Sierra is a senior at Minnesota State University Moorhead, majoring in both commercial music and entertainment industries and technology. She hopes to compose music for film but would be equally content as an event manager or audio engineer. She loves to play the tenor sax, violin and euphonium but is perfectly happy playing any instrument.
Sierra currently participates in the university’s concert choir, chamber winds, wind ensemble, jazz band, and string orchestra, along with being a part of a saxophone quartet, brass quintet and string quartet. She also gives trumpet, violin and cello lessons as a part of MSUM’s Community School for the Arts.
Sierra began with playing violin and guitar in elementary school, then branched out to more instruments in middle school. She can now play the euphonium, bassoon, tenor sax, violin, guitar, trumpet, French horn, clarinet, keyboard, string bass and more. There’s nothing Sierra won’t try in the realm of music.
“I auditioned for the Concert Choir at MSUM just to practice auditioning and then showed up on the roster,” she says. “So, I thought, why not?”
Sierra grew up in Phoenix, Ariz., with a high school band class larger than the entire music cohort at MSUM. Upon moving to the Midwest, she was surprised by how everyone seemed to know everyone, and the professors were more personable.
“In Arizona, it took much longer to form connections because the classes were much bigger.
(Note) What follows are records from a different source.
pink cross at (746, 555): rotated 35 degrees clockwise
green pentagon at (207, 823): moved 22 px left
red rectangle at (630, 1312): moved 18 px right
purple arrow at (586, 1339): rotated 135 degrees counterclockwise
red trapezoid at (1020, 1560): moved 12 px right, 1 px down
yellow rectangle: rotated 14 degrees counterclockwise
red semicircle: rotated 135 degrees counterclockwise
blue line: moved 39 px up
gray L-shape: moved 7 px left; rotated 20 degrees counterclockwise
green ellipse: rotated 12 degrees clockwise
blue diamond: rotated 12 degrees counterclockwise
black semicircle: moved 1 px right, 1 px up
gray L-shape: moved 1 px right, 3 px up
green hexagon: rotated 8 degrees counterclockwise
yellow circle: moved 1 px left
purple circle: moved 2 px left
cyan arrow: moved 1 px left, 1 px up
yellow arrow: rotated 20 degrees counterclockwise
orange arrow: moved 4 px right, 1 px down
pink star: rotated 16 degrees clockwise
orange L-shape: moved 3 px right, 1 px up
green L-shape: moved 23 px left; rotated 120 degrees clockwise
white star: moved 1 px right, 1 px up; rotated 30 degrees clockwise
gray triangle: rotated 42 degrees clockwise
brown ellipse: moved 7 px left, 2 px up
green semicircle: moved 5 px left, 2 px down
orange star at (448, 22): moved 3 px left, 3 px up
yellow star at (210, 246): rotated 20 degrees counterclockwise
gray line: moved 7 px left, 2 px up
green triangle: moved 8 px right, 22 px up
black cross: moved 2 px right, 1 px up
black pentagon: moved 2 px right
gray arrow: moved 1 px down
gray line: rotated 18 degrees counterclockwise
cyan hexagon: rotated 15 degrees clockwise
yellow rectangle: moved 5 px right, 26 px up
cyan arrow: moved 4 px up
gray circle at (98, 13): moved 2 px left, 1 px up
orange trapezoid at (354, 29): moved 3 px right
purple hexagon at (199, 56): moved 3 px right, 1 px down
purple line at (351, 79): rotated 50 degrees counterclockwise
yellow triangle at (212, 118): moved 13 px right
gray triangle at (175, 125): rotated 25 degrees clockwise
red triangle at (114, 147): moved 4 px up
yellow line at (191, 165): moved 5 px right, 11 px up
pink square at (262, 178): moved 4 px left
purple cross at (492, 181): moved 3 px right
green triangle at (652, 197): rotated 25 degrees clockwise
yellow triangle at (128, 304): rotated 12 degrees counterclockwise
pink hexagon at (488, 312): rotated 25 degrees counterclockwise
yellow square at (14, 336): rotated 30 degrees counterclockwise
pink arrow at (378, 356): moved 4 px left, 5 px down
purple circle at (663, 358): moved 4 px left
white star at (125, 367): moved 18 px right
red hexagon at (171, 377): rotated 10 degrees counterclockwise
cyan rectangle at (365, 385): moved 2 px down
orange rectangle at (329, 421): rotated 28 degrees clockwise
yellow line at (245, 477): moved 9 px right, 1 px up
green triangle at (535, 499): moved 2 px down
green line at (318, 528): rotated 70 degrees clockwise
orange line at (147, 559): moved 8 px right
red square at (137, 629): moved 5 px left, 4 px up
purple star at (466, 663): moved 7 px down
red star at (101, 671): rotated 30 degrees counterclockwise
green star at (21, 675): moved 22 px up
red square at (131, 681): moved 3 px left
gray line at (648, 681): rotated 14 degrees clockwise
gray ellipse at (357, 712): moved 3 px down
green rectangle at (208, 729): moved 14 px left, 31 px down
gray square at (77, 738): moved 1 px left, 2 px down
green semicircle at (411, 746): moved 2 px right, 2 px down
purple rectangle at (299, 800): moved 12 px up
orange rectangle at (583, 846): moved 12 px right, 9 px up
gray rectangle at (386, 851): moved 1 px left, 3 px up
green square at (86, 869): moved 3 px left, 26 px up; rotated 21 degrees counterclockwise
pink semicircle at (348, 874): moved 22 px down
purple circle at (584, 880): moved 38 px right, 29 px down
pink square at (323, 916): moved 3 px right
Here it’s natural for teachers to get to know their students and start building relationships whereas, at a larger school, you only have that if you specifically go to your professors with the goal of spending time with them.”
She also credits the smaller size of the university with the ability to provide a more diverse musical experience.
“Because there are fewer ensembles at MSUM, it forces students to form their own groups that play more advanced music, to compete with other communities rather than just with each other, and to acquire well-paying gigs in the area,” she says.
What’s more, Sierra’s professors have helped her make vital connections. Her professors Ryan Jackson, Benjamin Druffel and Tom Strait match students with industry professionals like Show Imaging to give them real-world entertainment experience or advise them on next steps in their music career.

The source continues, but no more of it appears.